Rheumatoid arthritis and the risk of major cardiometabolic diseases: a Mendelian randomization study

ORCID Icon, , , , , , , , , , & show all
Pages 335-341 | Accepted 25 Apr 2022, Published online: 06 Jun 2022
 

Abstract

Objective

Rheumatoid arthritis (RA) is suggested to be implicated in the development of cardiometabolic diseases. We conducted a Mendelian randomization (MR) study to assess potential causality for associations of RA with the risk of cardiometabolic diseases, including type 2 diabetes (T2D), coronary artery disease (CAD), and ischaemic stroke.

Method

Seventy independent single-nucleotide polymorphisms (SNPs) associated with RA were identified as instrumental variables from a genome-wide association study (GWAS) of 58 284 European subjects. Summary-level data for the associations of the 70 genetic variants with T2D, CAD, and ischaemic stroke were taken from three GWASs with a total of 1 529 131 participants.
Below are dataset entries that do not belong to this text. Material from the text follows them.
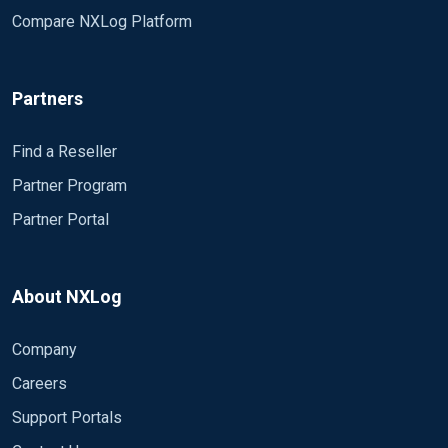
Compare NXLog Platform
Partners
Find a Reseller
Partner Program
Partner Portal
About NXLog
Company
Careers
Support Portals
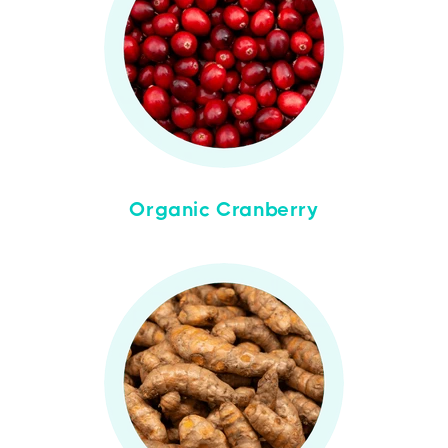
Organic Cranberry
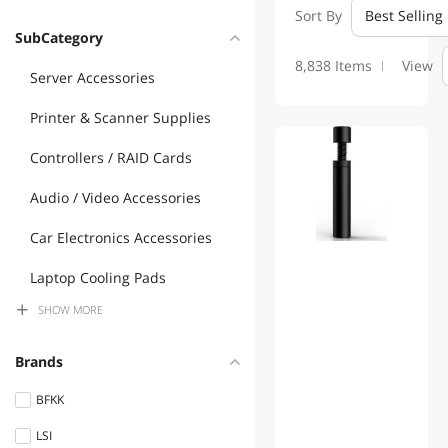
Sort By
Best Selling
SubCategory
8,838 Items
View
Server Accessories
Printer & Scanner Supplies
01
Controllers / RAID Cards
Audio / Video Accessories
Car Electronics Accessories
Laptop Cooling Pads
SHOW
MORE
Gaming Keyboard
Electrician Tools
Brands
Control Sensors
BFKK
LSI
Mouse Pad & Keyboard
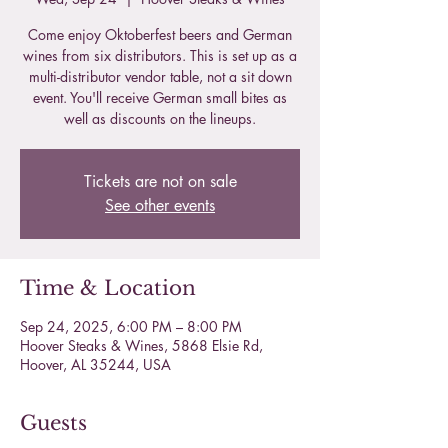
Come enjoy Oktoberfest beers and German
wines from six distributors. This is set up as a
multi-distributor vendor table, not a sit down
event. You'll receive German small bites as
well as discounts on the lineups.
Tickets are not on sale
See other events
Time & Location
Sep 24, 2025, 6:00 PM – 8:00 PM
Hoover Steaks & Wines, 5868 Elsie Rd,
Hoover, AL 35244, USA
Guests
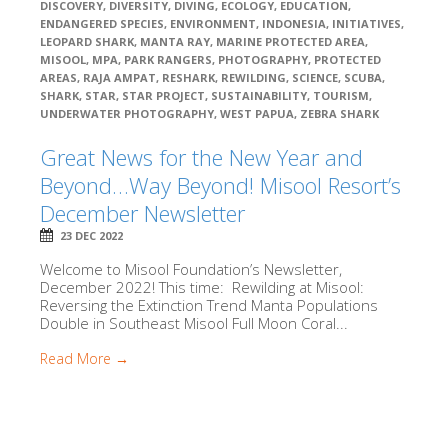
DISCOVERY
,
DIVERSITY
,
DIVING
,
ECOLOGY
,
EDUCATION
,
ENDANGERED SPECIES
,
ENVIRONMENT
,
INDONESIA
,
INITIATIVES
,
LEOPARD SHARK
,
MANTA RAY
,
MARINE PROTECTED AREA
,
MISOOL
,
MPA
,
PARK RANGERS
,
PHOTOGRAPHY
,
PROTECTED
AREAS
,
RAJA AMPAT
,
RESHARK
,
REWILDING
,
SCIENCE
,
SCUBA
,
SHARK
,
STAR
,
STAR PROJECT
,
SUSTAINABILITY
,
TOURISM
,
UNDERWATER PHOTOGRAPHY
,
WEST PAPUA
,
ZEBRA SHARK
Great News for the New Year and
Beyond…Way Beyond! Misool Resort’s
December Newsletter
23 DEC 2022
Welcome to Misool Foundation’s Newsletter,
December 2022! This time: Rewilding at Misool:
Reversing the Extinction Trend Manta Populations
Double in Southeast Misool Full Moon Coral...
Read More →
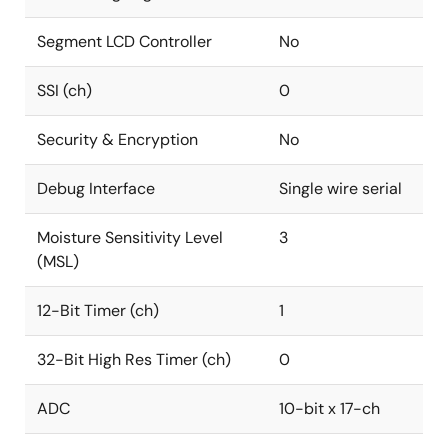
Segment LCD Controller
No
SSI (ch)
0
Security & Encryption
No
Debug Interface
Single wire serial
Moisture Sensitivity Level
3
(MSL)
12-Bit Timer (ch)
1
32-Bit High Res Timer (ch)
0
ADC
10-bit x 17-ch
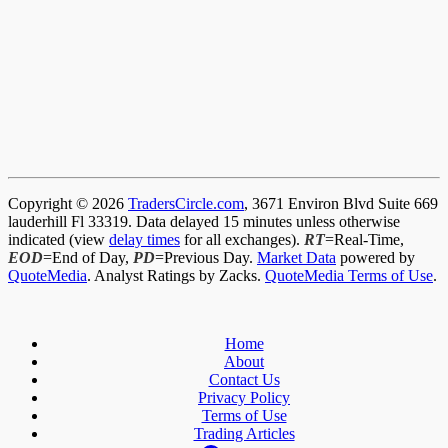
Copyright © 2026
TradersCircle.com
, 3671 Environ Blvd Suite 669
lauderhill Fl 33319. Data delayed 15 minutes unless otherwise
indicated (view
delay times
for all exchanges).
RT
=Real-Time,
EOD
=End of Day,
PD
=Previous Day.
Market Data
powered by
QuoteMedia
. Analyst Ratings by Zacks.
QuoteMedia Terms of Use
.
Home
About
Contact Us
Privacy Policy
Terms of Use
Trading Articles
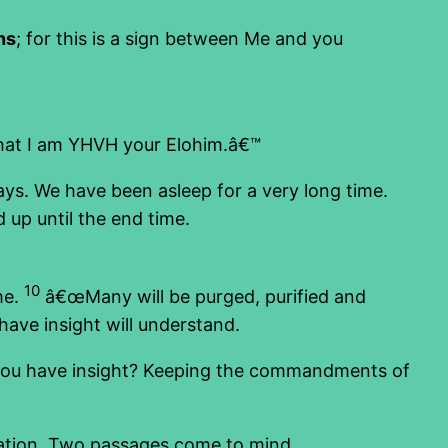
hs
; for this is a sign between Me and you
that I am YHVH your Elohim.â€™
ys. We have been asleep for a very long time.
d up until the end time.
10
me.
â€œMany will be purged, purified and
have insight will understand.
Do you have insight? Keeping the commandments of
lvation. Two passages come to mind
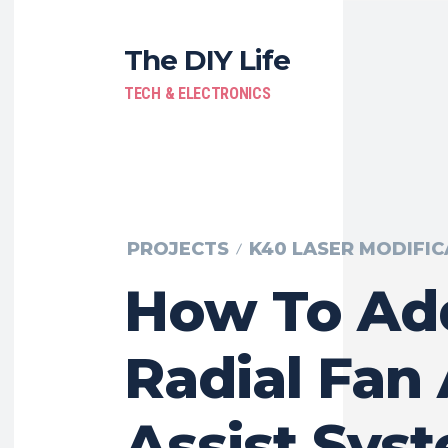
The DIY Life
TECH & ELECTRONICS
PROJECTS
K40 LASER MODIFIC
How To Ad
Radial Fan 
Assist Sys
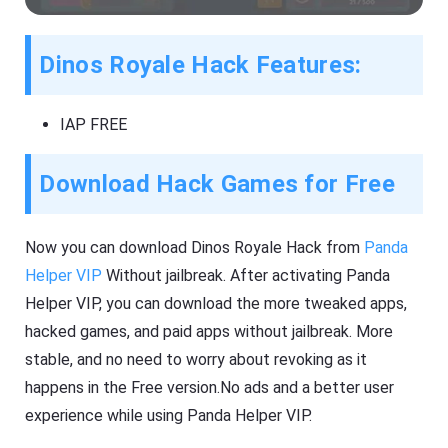
Dinos Royale Hack Features:
IAP FREE
Download Hack Games for Free
Now you can download Dinos Royale Hack from
Panda
Helper VIP
Without jailbreak. After activating Panda
Helper VIP, you can download the more tweaked apps,
hacked games, and paid apps without jailbreak. More
stable, and no need to worry about revoking as it
happens in the Free version.No ads and a better user
experience while using Panda Helper VIP.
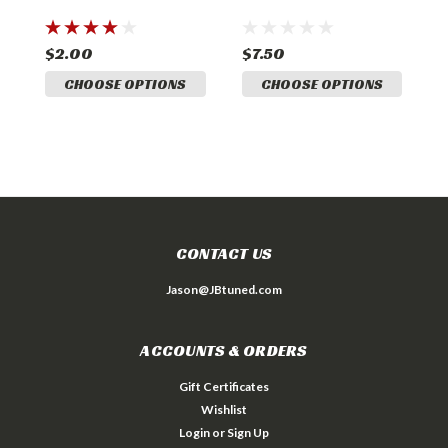
$2.00
$7.50
$
CHOOSE OPTIONS
CHOOSE OPTIONS
CONTACT US
Jason@JBtuned.com
ACCOUNTS & ORDERS
Gift Certificates
Wishlist
Login
or
Sign Up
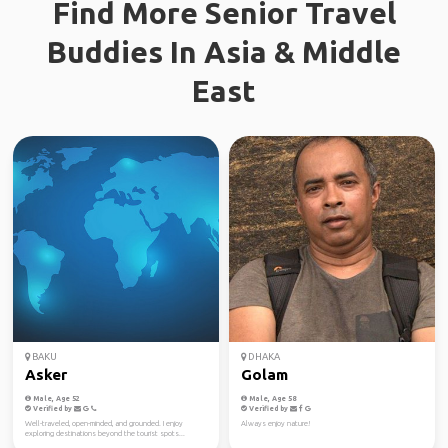
Find More Senior Travel
Buddies In Asia & Middle
East
BAKU
DHAKA
Asker
Golam
Male, Age 52
Male, Age 58
Verified by
Verified by
Well-traveled, open-minded, and grounded. I enjoy
Always enjoy nature!
exploring destinations beyond the tourist spots...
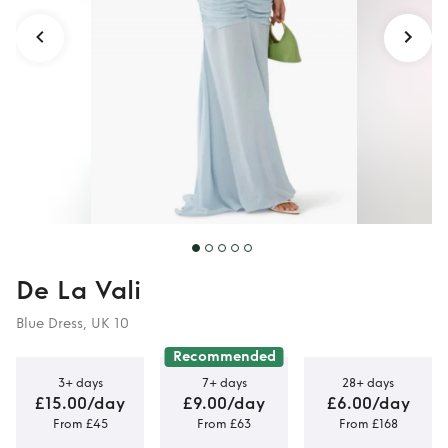
De La Vali
Blue Dress, UK 10
Recommended
3+ days
7+ days
28+ days
£15.00/day
£9.00/day
£6.00/day
From £45
From £63
From £168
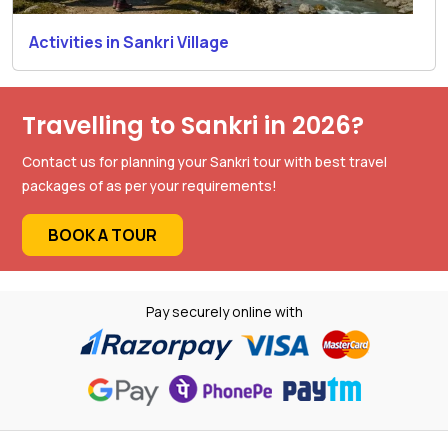
Activities in Sankri Village
Travelling to Sankri in 2026?
Contact us for planning your Sankri tour with best travel
packages of as per your requirements!
BOOK A TOUR
Pay securely online with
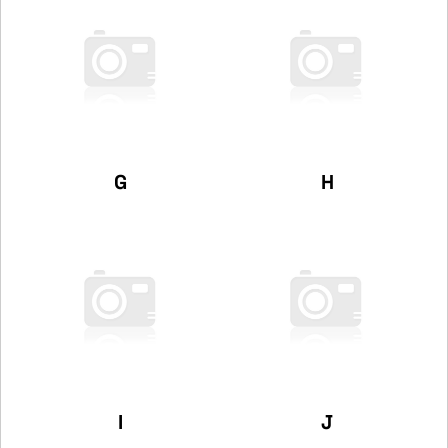
G
H
I
J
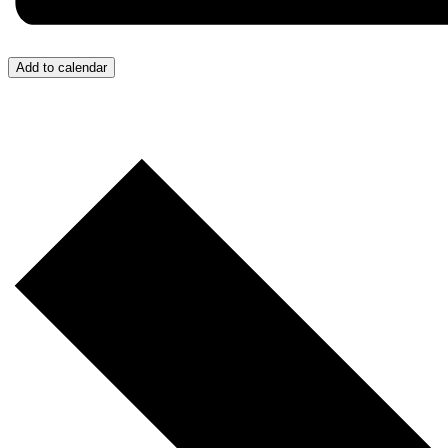
Add to calendar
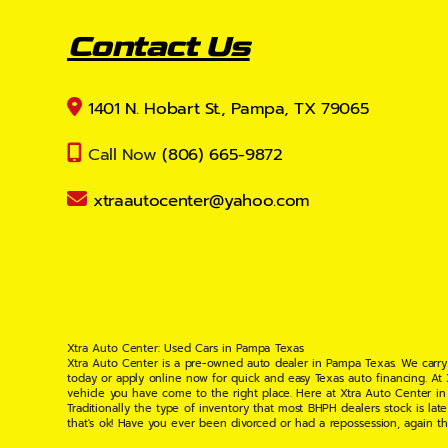
Contact Us
1401 N. Hobart St., Pampa, TX 79065
Call Now
(806) 665-9872
xtraautocenter@yahoo.com
Xtra Auto Center: Used Cars in Pampa Texas
Xtra Auto Center is a pre-owned auto dealer in Pampa Texas. We carry
today or apply online now for quick and easy Texas auto financing. At
vehicle you have come to the right place. Here at Xtra Auto Center in
Traditionally the type of inventory that most BHPH dealers stock is l
that's ok! Have you ever been divorced or had a repossession, again t
your situation and are willing to help you get into the Car, Truck, S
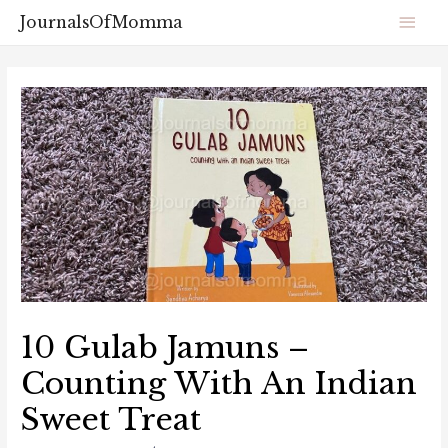
JournalsOfMomma
10 Gulab Jamuns –
Counting With An Indian
Sweet Treat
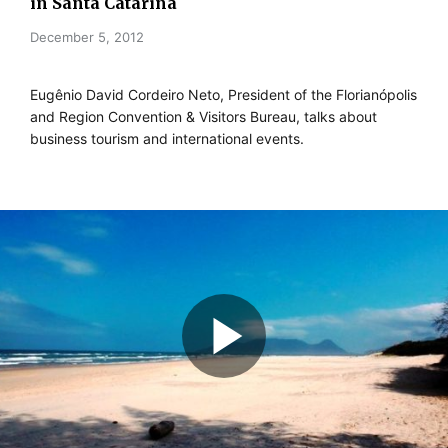
in Santa Catarina
December 5, 2012
Eugênio David Cordeiro Neto, President of the Florianópolis
and Region Convention & Visitors Bureau, talks about
business tourism and international events.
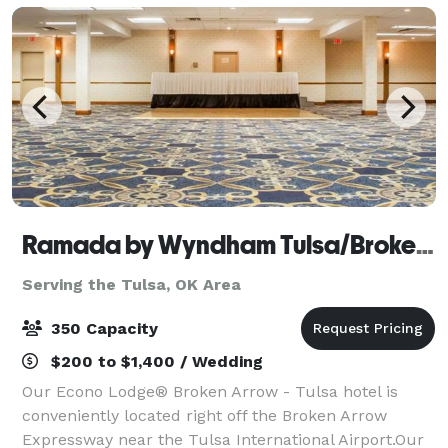
Ramada by Wyndham Tulsa/Broken Arrow
Serving the Tulsa, OK Area
350 Capacity
$200 to $1,400 / Wedding
Our Econo Lodge® Broken Arrow - Tulsa hotel is
conveniently located right off the Broken Arrow
Expressway near the Tulsa International Airport.Our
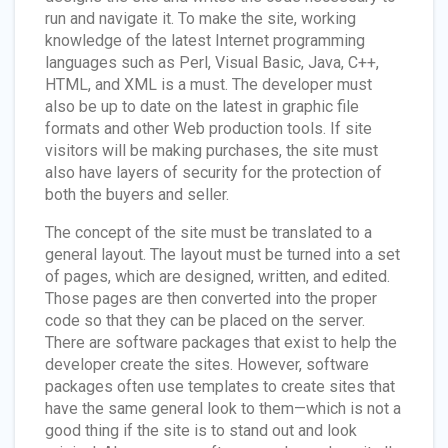
run and navigate it. To make the site, working
knowledge of the latest Internet programming
languages such as Perl, Visual Basic, Java, C++,
HTML, and XML is a must. The developer must
also be up to date on the latest in graphic file
formats and other Web production tools. If site
visitors will be making purchases, the site must
also have layers of security for the protection of
both the buyers and seller.
The concept of the site must be translated to a
general layout. The layout must be turned into a set
of pages, which are designed, written, and edited.
Those pages are then converted into the proper
code so that they can be placed on the server.
There are software packages that exist to help the
developer create the sites. However, software
packages often use templates to create sites that
have the same general look to them—which is not a
good thing if the site is to stand out and look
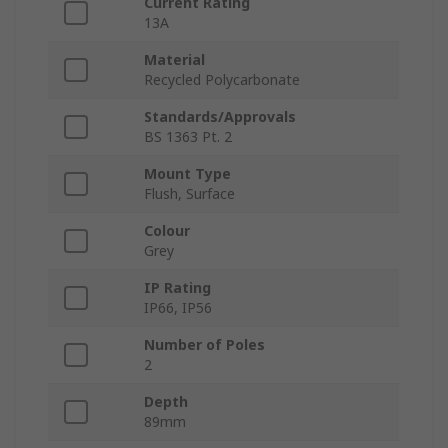
Current Rating
13A
Material
Recycled Polycarbonate
Standards/Approvals
BS 1363 Pt. 2
Mount Type
Flush, Surface
Colour
Grey
IP Rating
IP66, IP56
Number of Poles
2
Depth
89mm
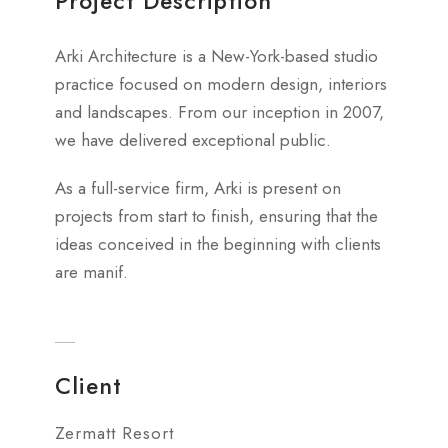
Project Description
Arki Architecture is a New-York-based studio
practice focused on modern design, interiors
and landscapes. From our inception in 2007,
we have delivered exceptional public.
As a full-service firm, Arki is present on
projects from start to finish, ensuring that the
ideas conceived in the beginning with clients
are manif.
Client
Zermatt Resort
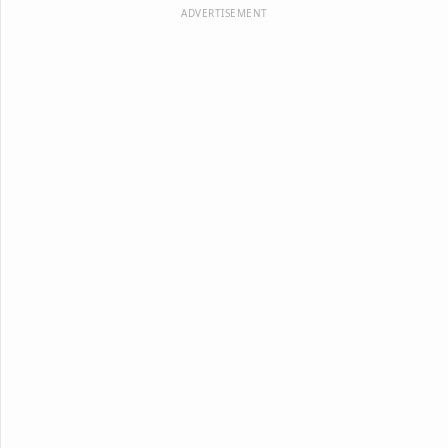
ADVERTISEMENT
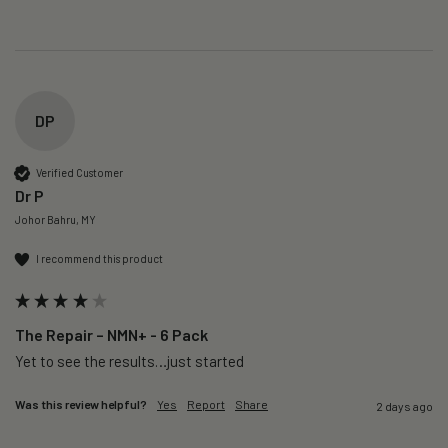
DP
Verified Customer
Dr P
Johor Bahru, MY
I recommend this product
The Repair – NMN+ - 6 Pack
Yet to see the results…just started 
Was this review helpful?
Yes
Report
Share
2 days ago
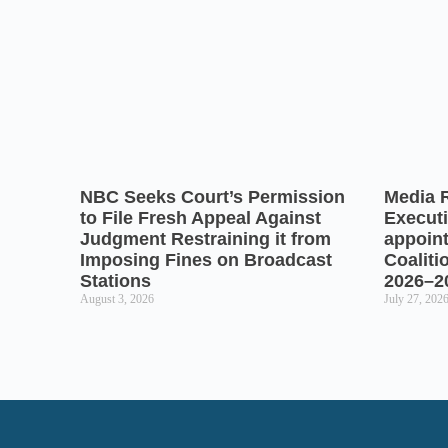
NBC Seeks Court’s Permission
Media 
to File Fresh Appeal Against
Executi
Judgment Restraining it from
appoin
Imposing Fines on Broadcast
Coaliti
Stations
2026–2
August 3, 2026
July 27, 202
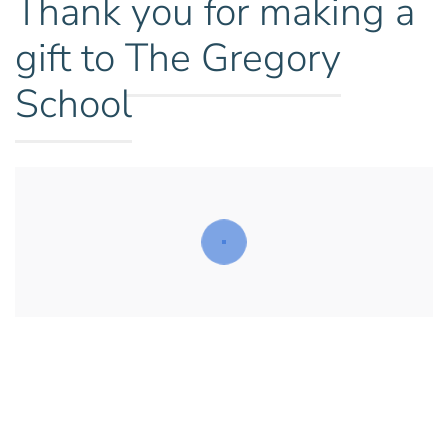
Thank you
for making a
gift to
The Gregory
School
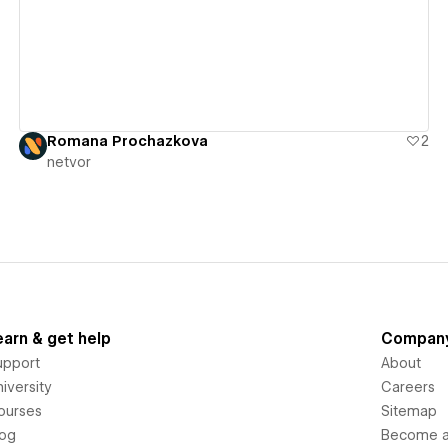
Romana Prochazkova
2
netvor
earn & get help
Compan
upport
About
iversity
Careers
ourses
Sitemap
log
Become an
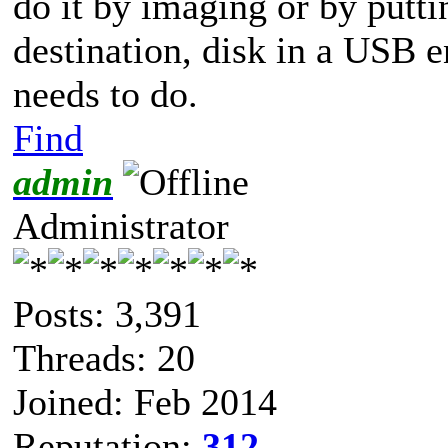
do it by imaging or by putti
destination, disk in a USB 
needs to do.
Find
admin
Administrator
Posts: 3,391
Threads: 20
Joined: Feb 2014
Reputation:
312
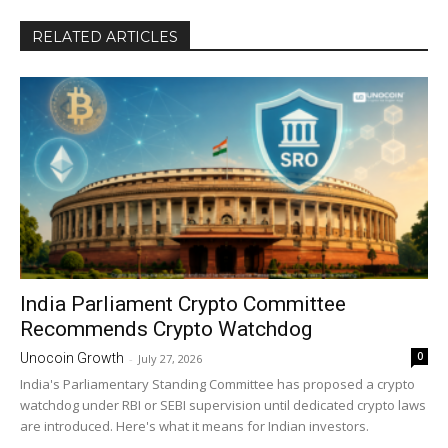
RELATED ARTICLES
India Parliament Crypto Committee
Recommends Crypto Watchdog
0
Unocoin Growth
-
July 27, 2026
India's Parliamentary Standing Committee has proposed a crypto
watchdog under RBI or SEBI supervision until dedicated crypto laws
are introduced. Here's what it means for Indian investors.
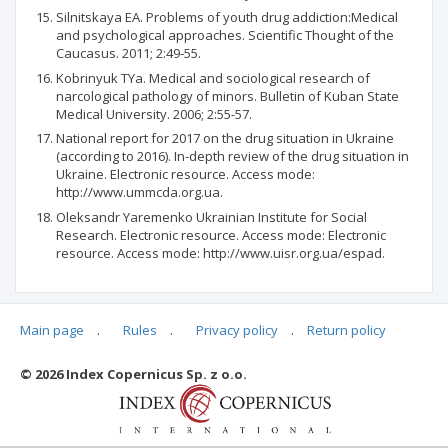
Silnitskaya ЕА. Problems of youth drug addiction:Medical
and psychological approaches. Scientific Thought of the
Caucasus. 2011; 2:49-55.
Kobrinyuk ТYa. Medical and sociological research of
narcological pathology of minors. Bulletin of Kuban State
Medical University. 2006; 2:55-57.
National report for 2017 on the drug situation in Ukraine
(according to 2016). In-depth review of the drug situation in
Ukraine. Electronic resource. Access mode:
http://www.ummcda.org.ua.
Oleksandr Yaremenko Ukrainian Institute for Social
Research. Electronic resource. Access mode: Electronic
resource. Access mode: http://www.uisr.org.ua/espad.
Main page
.
Rules
.
Privacy policy
.
Return policy
Articles quoting
© 2026 Index Copernicus Sp. z o.o.
No data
Inverse-variance weighted (IVW) MR was used in the main analyses.

Results

The main IVW MR analysis showed that genetically determined RA was associated with higher risks of T2D [odds ratio (OR): 1.04, 95% confidence interval (CI) 1.02–1.05; p < 0.001] and CAD (OR: 1.02, 95% CI 1.00–1.03; p = 0.012), but not ischaemic stroke (OR: 1.00, 95% CI 0.99–1.02; p = 0.961). Sensitivity analyses with multiple MR methods confirmed these associations. MR-Egger regression showed no evidence of pleiotropy in the association between genetically determined RA and the risk of T2D, CAD, and ischaemic stroke. Leave-one-out sensitivity analysis showed that the association between genetically determined RA and the risk of T2D, CAD, and ischaemic stroke was not driven by any individual SNP.

Conclusion

Genetically determined RA was associated with increased risks of T2D and CAD, suggesting that RA plays a crucial role in the pathogenesis of T2D and CAD.

Disclosure statement

No potential conflict of interest was reported by the authors.

Supplemental material

Supplemental data for this article can be accessed online at https://doi.org/10.1080/03009742.2022.2070988.

Additional information

Funding

This study was supported by the National Natural Science Foundation of China [grant numbers 82103917 and 82020108028]; the High Level Personnel Project of Jiangsu Province [grant number JSSCBS20210712]; the Natural Science Research Project of Jiangsu Provincial Higher Education [grant number 21KJB330006]; the Startup Fund from Soochow University [grant number Q413900420]; and a Project of the Priority Academic Program Development of Jiangsu Higher Education Institutions, China.